A refrigerator-stable rotavirus (RV) vaccine that withstands gastric acid is anticipated to permit more widespread use of RV vaccine.
We investigated for the first time in infants an oral, liquid formulation of G1 and G2 human bovine reassortant rotavirus vaccine (HRRV) with a new stabilizer/buffer (S/B) containing sucrose, sodium phosphate and sodium citrate.
During 1997 through 1998, 731 healthy infants approximately 2 to 4 months of age were enrolled at 19 US sites to receive 3 HRRV or placebo doses approximately 6 to 8 weeks apart in a partially double blinded study. Infants were randomized to: (1) HRRV with no S/B but with prefeeding; (2) HRRV plus 1 of 3 different concentrations/volumes of S/B; or (3) placebo.
No serious vaccine-related adverse experiences or intussusception cases were reported. No statistically significant differences were observed between vaccine and placebo recipients for fever (> or =38.1 degrees C) 0 to 7 days after any dose, irritability, vomiting or diarrhea incidence 0 to 42 days after any dose. Vaccine virus shedding among vaccine recipients was uncommon. Among S/B vaccine groups, proportions of infants with a > or =3-fold titer rise from baseline to Postdose 3 for G1 serum-neutralizing antibody (SNA), G2 SNA, WC3 SNA, serum anti-RV IgA, serum anti-RV IgG and stool anti-RV IgA were generally similar to those of the prefed non-S/B group.

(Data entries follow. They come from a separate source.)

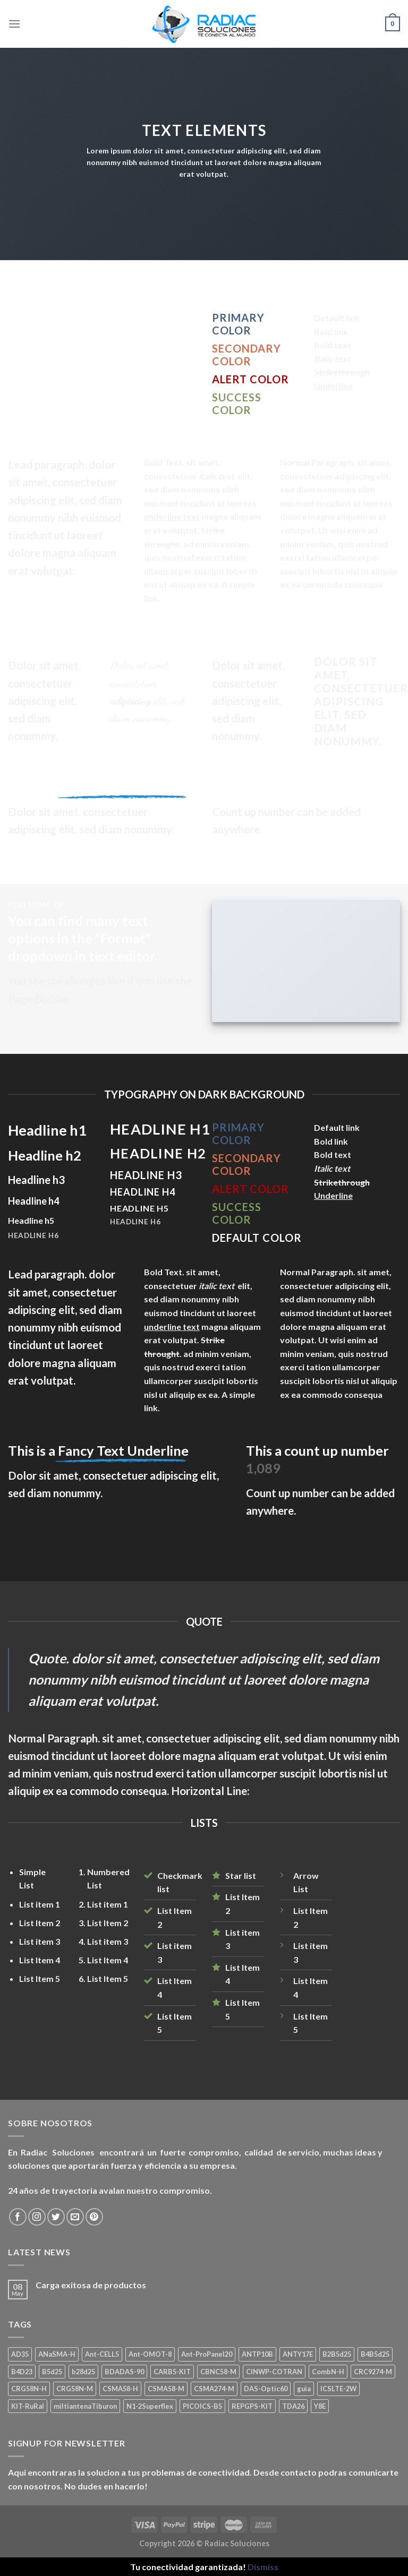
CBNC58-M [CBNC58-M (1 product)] (218, 2371)
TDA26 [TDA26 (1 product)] (293, 2406)
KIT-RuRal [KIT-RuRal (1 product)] (27, 2406)
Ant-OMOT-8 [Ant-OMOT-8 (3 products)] (150, 2354)
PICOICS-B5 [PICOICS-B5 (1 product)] (202, 2406)
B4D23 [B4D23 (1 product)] (21, 2371)
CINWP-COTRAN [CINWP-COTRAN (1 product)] (274, 2371)
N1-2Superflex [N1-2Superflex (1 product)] (149, 2406)
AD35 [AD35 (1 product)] (20, 2354)
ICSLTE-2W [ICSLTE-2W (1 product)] (338, 2388)
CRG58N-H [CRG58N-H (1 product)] (29, 2388)
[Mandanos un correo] (75, 2217)
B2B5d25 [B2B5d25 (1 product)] (336, 2354)
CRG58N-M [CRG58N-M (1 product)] (74, 2388)
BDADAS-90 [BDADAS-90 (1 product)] (124, 2371)
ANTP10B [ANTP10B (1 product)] (257, 2354)
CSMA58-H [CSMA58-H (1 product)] (120, 2388)
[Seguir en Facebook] (18, 2217)
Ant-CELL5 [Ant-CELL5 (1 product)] (102, 2354)
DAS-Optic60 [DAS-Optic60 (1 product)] (265, 2388)
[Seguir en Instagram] (37, 2217)
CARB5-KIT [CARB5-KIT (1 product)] (172, 2371)
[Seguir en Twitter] (56, 2217)
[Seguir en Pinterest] (94, 2217)
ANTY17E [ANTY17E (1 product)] (298, 2354)
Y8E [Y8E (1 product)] (320, 2406)
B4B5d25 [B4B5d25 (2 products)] (375, 2354)
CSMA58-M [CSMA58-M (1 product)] (166, 2388)
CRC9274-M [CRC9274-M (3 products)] (373, 2371)
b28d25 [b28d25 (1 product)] (83, 2371)
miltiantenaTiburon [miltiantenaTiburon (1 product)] (85, 2406)
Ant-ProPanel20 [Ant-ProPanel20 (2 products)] (206, 2354)
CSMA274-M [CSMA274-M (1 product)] (214, 2388)
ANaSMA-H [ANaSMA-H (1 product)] (56, 2354)
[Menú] (14, 24)
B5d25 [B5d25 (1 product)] (52, 2371)
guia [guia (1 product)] (304, 2388)
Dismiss (263, 2567)
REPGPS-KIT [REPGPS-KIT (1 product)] (252, 2406)
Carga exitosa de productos (91, 2285)
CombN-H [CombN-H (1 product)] (328, 2371)
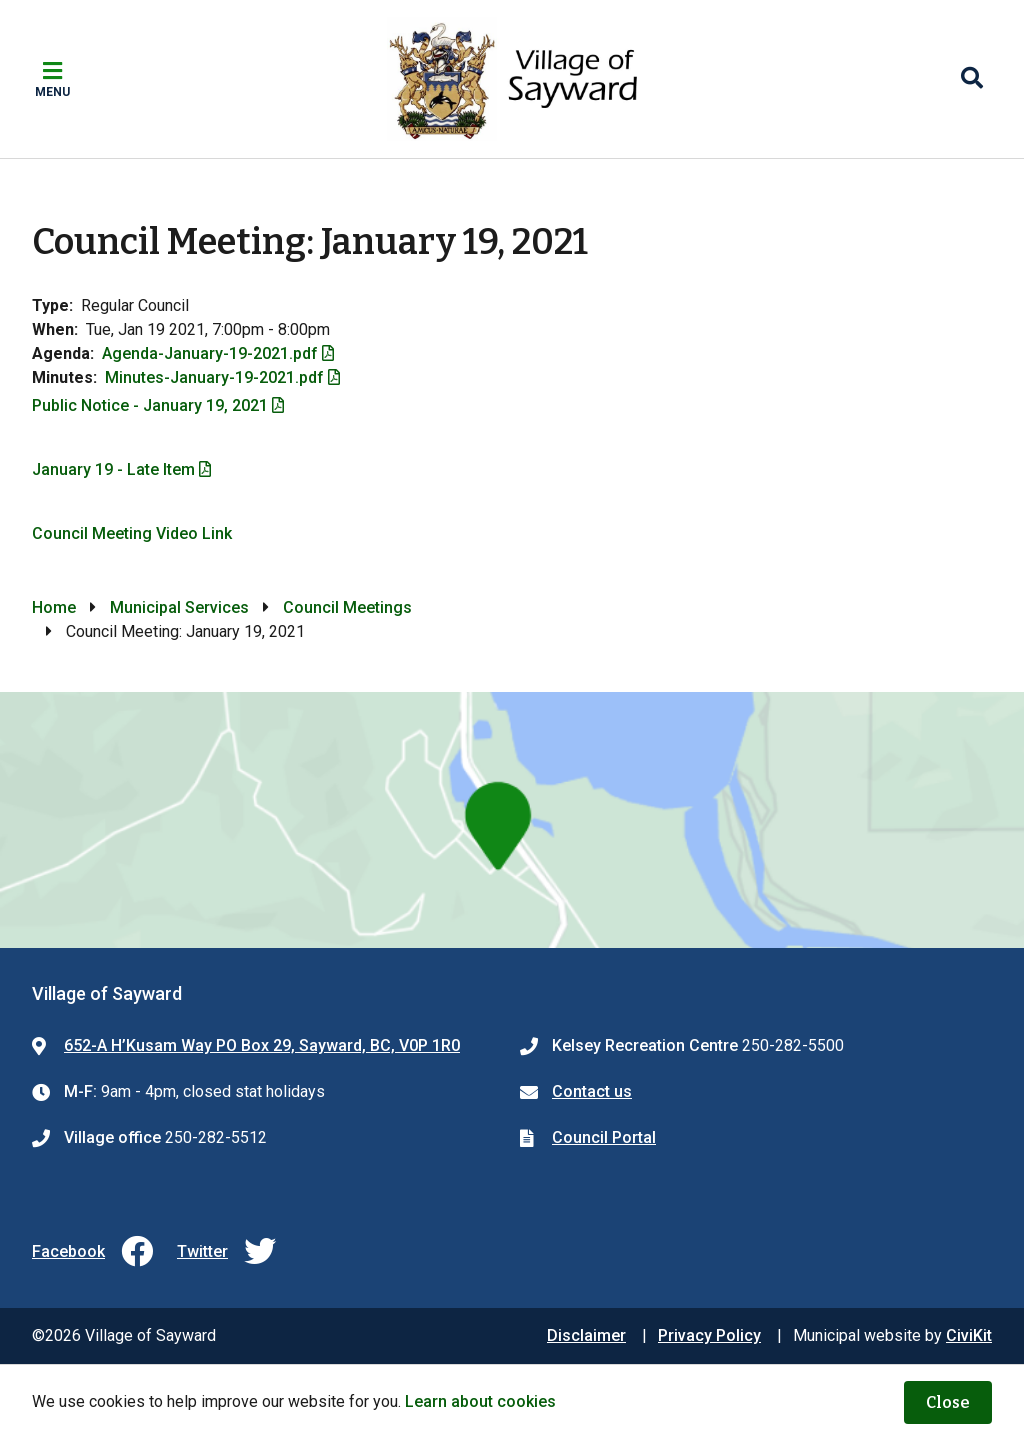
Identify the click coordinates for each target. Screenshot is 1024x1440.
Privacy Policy (709, 1335)
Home (54, 607)
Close (948, 1402)
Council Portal (604, 1137)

HRRV with a new S/B was generally well-tolerated; immunogenicity was generally similar to the prefed non-S/B group. No intussusception cases were reported, but the small sample size precluded a definitive conclusion. A large international clinical study is under way to address safety and efficacy of an S/B formulation of a pentavalent version of HRRV.

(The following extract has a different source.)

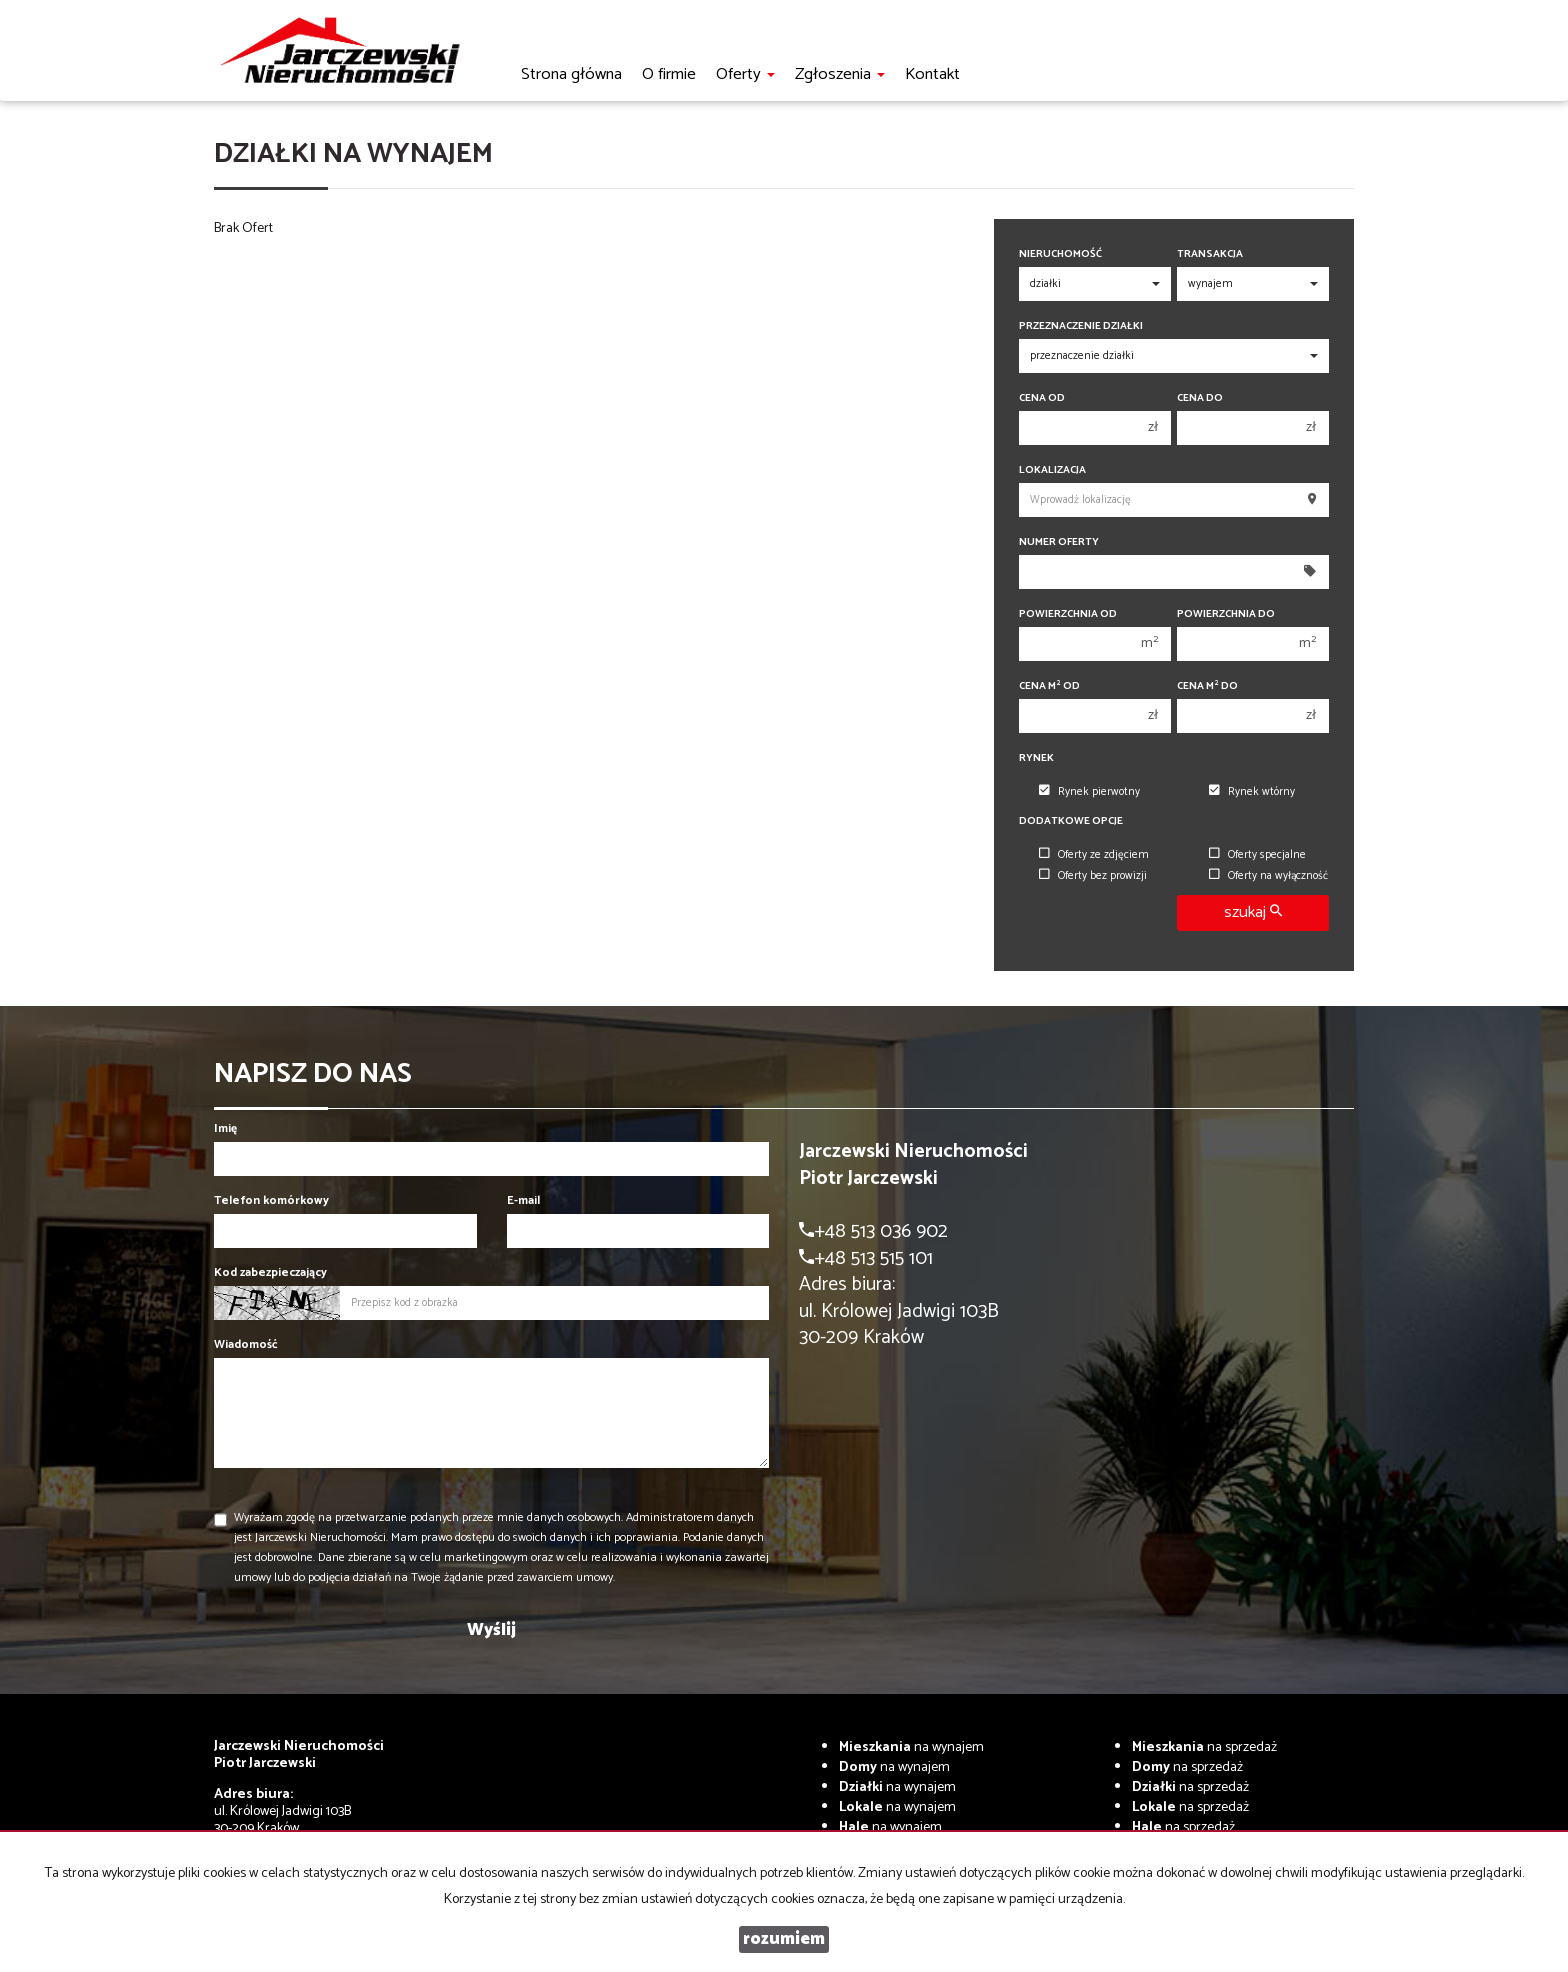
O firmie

一种耐胃酸、可冷藏保存的轮状病毒(RV)疫苗有望使RV疫苗得到更广泛的应用。
我们首次在婴儿中研究了一种口服液体剂型的G1和G2人-牛重配轮状病毒疫苗(HRRV),其含有一种新的稳定剂/缓冲剂(S/B),成分包括蔗糖、磷酸钠和柠檬酸钠。
在1997年至1998年期间,美国19个地点招募了731名年龄约2至4个月的健康婴儿,在一项部分双盲研究中,每隔约6至8周接受3剂HRRV或安慰剂。婴儿被随机分为:(1)无S/B但有预喂的HRRV;(2)HRRV加3种不同浓度/体积的S/B中的1种;或(3)安慰剂。
未报告与疫苗相关的严重不良事件或肠套叠病例。在任何一剂后0至7天出现发热(≥38.1摄氏度)、任何一剂后0至42天出现易激惹、呕吐或腹泻发生率方面,疫苗接种者和安慰剂接受者之间未观察到统计学上的显著差异。疫苗接种者中疫苗病毒排出情况不常见。在S/B疫苗组中,G1血清中和抗体(SNA)、G2 SNA、WC3 SNA、血清抗RV IgA、血清抗RV IgG和粪便抗RV IgA从基线到第3剂后滴度升高≥3倍的婴儿比例,一般与预喂非S/B组相似。
含新S/B的HRRV一般耐受性良好;免疫原性一般与预喂非S/B组相似。未报告肠套叠病例,但样本量小无法得出明确结论。一项大型国际临床研究正在进行,以探讨五价HRRV的S/B剂型的安全性和有效性。